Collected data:
* * * *

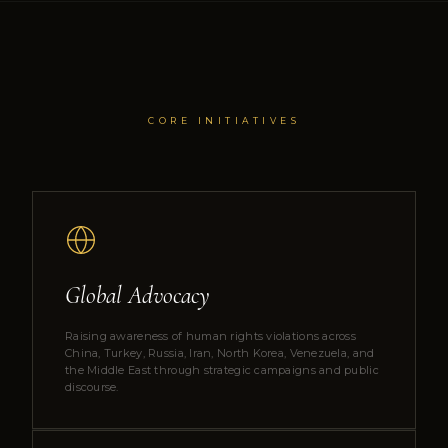
CORE INITIATIVES
Global Advocacy
Raising awareness of human rights violations across
China, Turkey, Russia, Iran, North Korea, Venezuela, and
the Middle East through strategic campaigns and public
discourse.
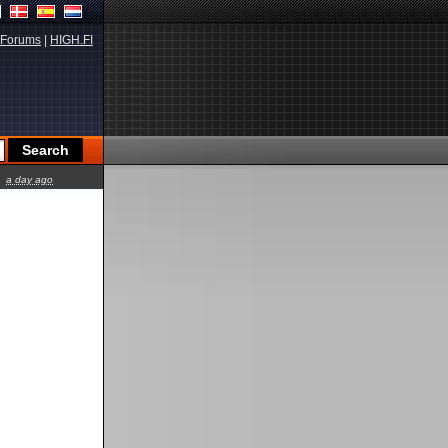
Forums
|
HIGH.FI
a day ago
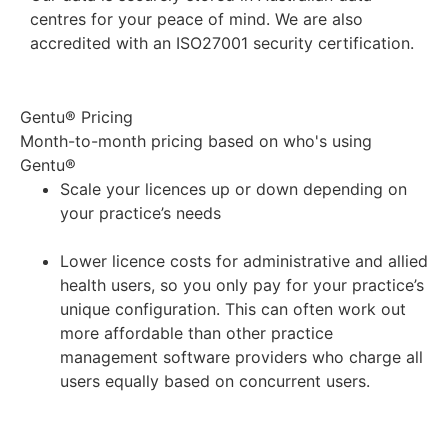
centres for your peace of mind. We are also
accredited with an ISO27001 security certification.
Gentu® Pricing
Month-to-month pricing based on who's using
Gentu®
Scale your licences up or down depending on
your practice’s needs
Lower licence costs for administrative and allied
health users, so you only pay for your practice’s
unique configuration. This can often work out
more affordable than other practice
management software providers who charge all
users equally based on concurrent users.
Get a quote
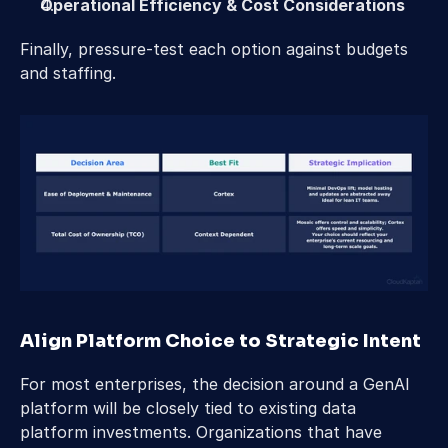
Operational Efficiency & Cost Considerations
Finally, pressure-test each option against budgets 
and staffing.
Align Platform Choice to Strategic Intent 
For most enterprises, the decision around a GenAI 
platform will be closely tied to existing data 
platform investments. Organizations that have 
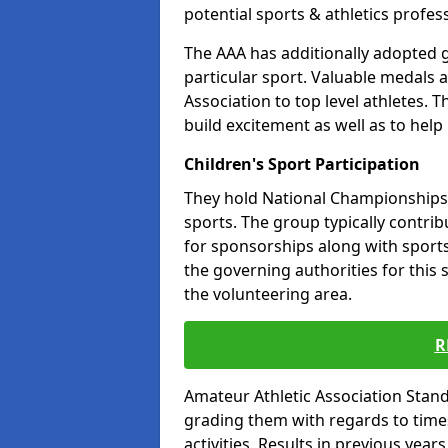
potential sports & athletics profes
The AAA has additionally adopted g
particular sport. Valuable medals 
Association to top level athletes. 
build excitement as well as to help
Children's Sport Participation
They hold National Championships a
sports. The group typically contri
for sponsorships along with sports 
the governing authorities for this 
the volunteering area.
R
Amateur Athletic Association Sta
grading them with regards to times 
activities. Results in previous year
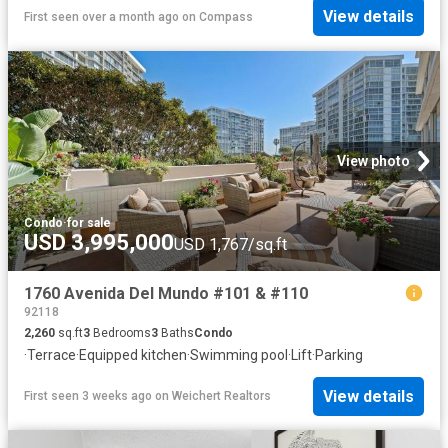
View details
First seen over a month ago
on
Compass
View photo
Condo
·
for sale
USD 3,995,000
USD 1,767/sq.ft
1760 Avenida Del Mundo #101 & #110
92118
2,260
sq.ft
3
Bedrooms
3
Baths
Condo
·
Terrace
·
Equipped kitchen
·
Swimming pool
·
Lift
·
Parking
View details
First seen 3 weeks ago
on
Weichert Realtors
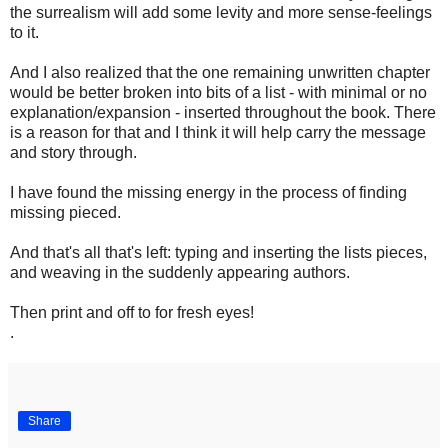
the surrealism will add some levity and more sense-feelings
to it.
And I also realized that the one remaining unwritten chapter
would be better broken into bits of a list - with minimal or no
explanation/expansion - inserted throughout the book. There
is a reason for that and I think it will help carry the message
and story through.
I have found the missing energy in the process of finding
missing pieced.
And that's all that's left: typing and inserting the lists pieces,
and weaving in the suddenly appearing authors.
Then print and off to for fresh eyes!
.
Share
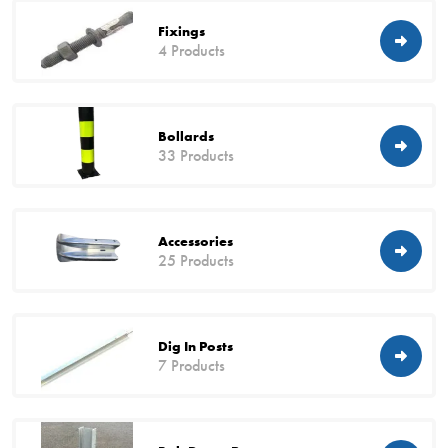
Fixings
4 Products
Bollards
33 Products
Accessories
25 Products
Dig In Posts
7 Products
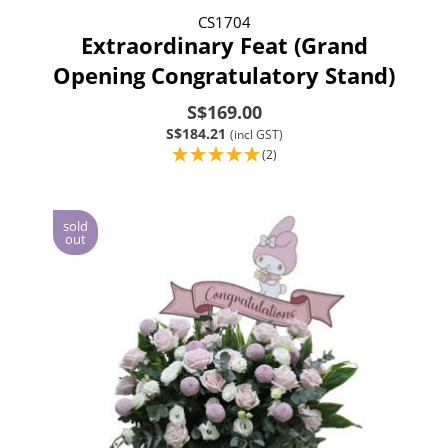
CS1704
Extraordinary Feat (Grand
Opening Congratulatory Stand)
S$169.00
S$184.21
(incl GST)
(2)
sold
out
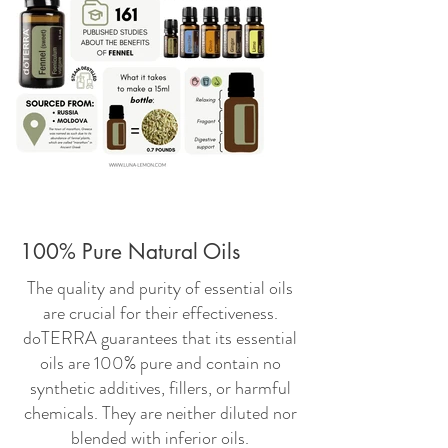
100% Pure Natural Oils
The quality and purity of essential oils
are crucial for their effectiveness.
doTERRA guarantees that its essential
oils are 100% pure and contain no
synthetic additives, fillers, or harmful
chemicals. They are neither diluted nor
blended with inferior oils.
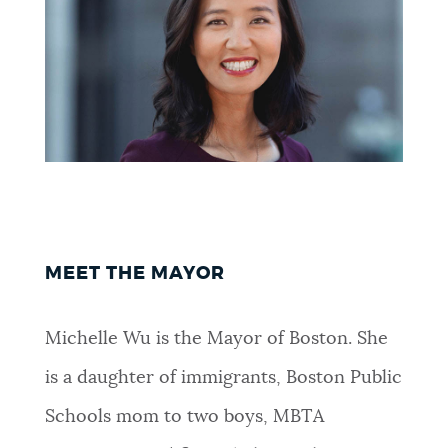
NEWSLETTERS
PLACES
GOVERNMENT
FEEDBACK
MEET THE MAYOR
Michelle Wu is the Mayor of Boston. She
JOBS AND CAREERS
is a daughter of immigrants, Boston Public
Schools mom to two boys, MBTA
THE MAYOR'S OFFICE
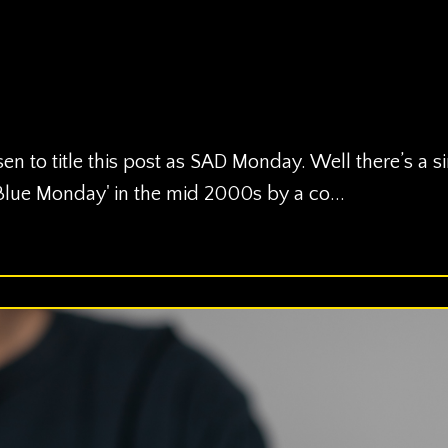
en to title this post as SAD Monday. Well there’s a s
‘Blue Monday' in the mid 2000s by a co...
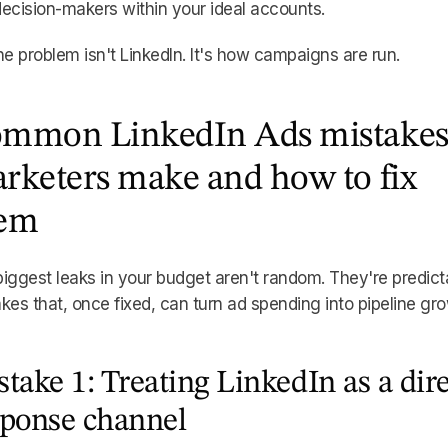
ecision-makers within your ideal accounts.
he problem isn't LinkedIn. It's how campaigns are run.
mmon LinkedIn Ads mistake
rketers make and how to fix
em
iggest leaks in your budget aren't random. They're predict
kes that, once fixed, can turn ad spending into pipeline gro
take 1: Treating LinkedIn as a dire
sponse channel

* * * *

• **EXERCISE GOAL**
Print every entry above verbatim but drop the images.

• **WRITTEN ANSWER**
CORE INITIATIVES
Global Advocacy
Raising awareness of human rights violations across
China, Turkey, Russia, Iran, North Korea, Venezuela, and
the Middle East through strategic campaigns and public
discourse.
Forums
|
HIGH.FI
a day ago
centres for your peace of mind. We are also
accredited with an ISO27001 security certification.
Gentu® Pricing
Month-to-month pricing based on who's using
Gentu®
Scale your licences up or down depending on
your practice’s needs
Lower licence costs for administrative and allied
health users, so you only pay for your practice’s
unique configuration. This can often work out
more affordable than other practice
management software providers who charge all
users equally based on concurrent users.
Get a quote
Operational Efficiency & Cost Considerations
Finally, pressure-test each option against budgets 
and staffing.
Align Platform Choice to Strategic Intent 
For most enterprises, the decision around a GenAI 
platform will be closely tied to existing data 
platform investments. Organizations that have 
potential sports & athletics profes
The AAA has additionally adopted g
particular sport. Valuable medals 
Association to top level athletes. 
build excitement as well as to help
Children's Sport Participation
They hold National Championships a
sports. The group typically contri
for sponsorships along with sports 
the governing authorities for this 
the volunteering area.
R
Amateur Athletic Association Sta
grading them with regards to times 
activities. Results in previous year
View details
First seen over a month ago
on
Compass
View photo
Condo
·
for sale
USD 3,995,000
USD 1,767/sq.ft
1760 Avenida Del Mundo #101 & #110
92118
2,260
sq.ft
3
Bedrooms
3
Baths
Condo
·
Terrace
·
Equipped kitchen
·
Swimming pool
·
Lift
·
Parking
View details
First seen 3 weeks ago
on
Weichert Realtors
the surrealism will add some levity and more sense-feelings
to it.
And I also realized that the one remaining unwritten chapter
would be better broken into bits of a list - with minimal or no
explanation/expansion - inserted throughout the book. There
is a reason for that and I think it will help carry the message
and story through.
I have found the missing energy in the process of finding
missing pieced.
And that's all that's left: typing and inserting the lists pieces,
and weaving in the suddenly appearing authors.
Then print and off to for fresh eyes!
.
Share
Fixings
4 Products
Bollards
33 Products
Accessories
25 Products
Dig In Posts
7 Products
CS1704
Extraordinary Feat (Grand
Opening Congratulatory Stand)
S$169.00
S$184.21
(incl GST)
(2)
sold
out
100% Pure Natural Oils
The quality and purity of essential oils
are crucial for their effectiveness.
doTERRA guarantees that its essential
oils are 100% pure and contain no
synthetic additives, fillers, or harmful
chemicals. They are neither diluted nor
blended with inferior oils.
NEWSLETTERS
PLACES
GOVERNMENT
FEEDBACK
MEET THE MAYOR
Michelle Wu is the Mayor of Boston. She
JOBS AND CAREERS
is a daughter of immigrants, Boston Public
Schools mom to two boys, MBTA
THE MAYOR'S OFFICE
en to title this post as SAD Monday. Well there’s a s
‘Blue Monday' in the mid 2000s by a co...
ecision-makers within your ideal accounts.
he problem isn't LinkedIn. It's how campaigns are run.
mmon LinkedIn Ads mistake
rketers make and how to fix
em
iggest leaks in your budget aren't random. They're predict
kes that, once fixed, can turn ad spending into pipeline gro
take 1: Treating LinkedIn as a dire
sponse channel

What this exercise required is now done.